Bug 42689

Summary: no way to timeout new connect attempts for replication sockets
Product: Tomcat 5 Reporter: Casey Lucas <clucas>
Component: Catalina:ClusterAssignee: Tomcat Developers Mailing List <dev>
Status: RESOLVED FIXED    
Severity: normal    
Priority: P2    
Version: 5.5.23   
Target Milestone: ---   
Hardware: Sun   
OS: Solaris   
Attachments: diff to use Socket.connect with timeout parameter

Description Casey Lucas 2007-06-18 06:46:37 UTC
While testing clustering in our lab we noticed that when connectivity to one of
the cluster members was lost by pulling the network cable (serving replication
traffic), the entire cluster would become unresponsive.  We were pulling the
network cable to simulate catastrophic switch port failure or interface failure.
We were testing under load, using synchronous replication.  We found that
existing replication sockets would honor our timeout (ackTimeout)
configurations, but new connections established because of pool growth or
retries would not timeout socket connect attempts.  Because of not having a
timeout, requests would backlog and effectively bring the cluster down.

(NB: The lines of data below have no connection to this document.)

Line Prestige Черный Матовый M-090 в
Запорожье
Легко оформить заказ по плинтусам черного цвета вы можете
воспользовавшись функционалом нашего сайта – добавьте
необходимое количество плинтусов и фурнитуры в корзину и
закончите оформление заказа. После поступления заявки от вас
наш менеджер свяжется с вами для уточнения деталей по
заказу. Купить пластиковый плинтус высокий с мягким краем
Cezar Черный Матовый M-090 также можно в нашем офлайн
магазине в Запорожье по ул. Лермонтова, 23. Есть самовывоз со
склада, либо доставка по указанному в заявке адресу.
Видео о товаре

Theoretically, this connection establishment problem exists for all users of the
DataSender class.
Comment 1 Casey Lucas 2007-06-18 06:50:37 UTC
Created attachment 20366 [details]
diff to use Socket.connect with timeout parameter

Our fix was to change DataSender.createSocket to use the ackTimeout for
connection establishment.  This fix will only work with jdk 1.4 or higher.
Comment 2 Peter Rossbach 2007-06-20 05:58:00 UTC
Thanks for the report. This has been fixed in svn and will be in 5.5.25.
Peter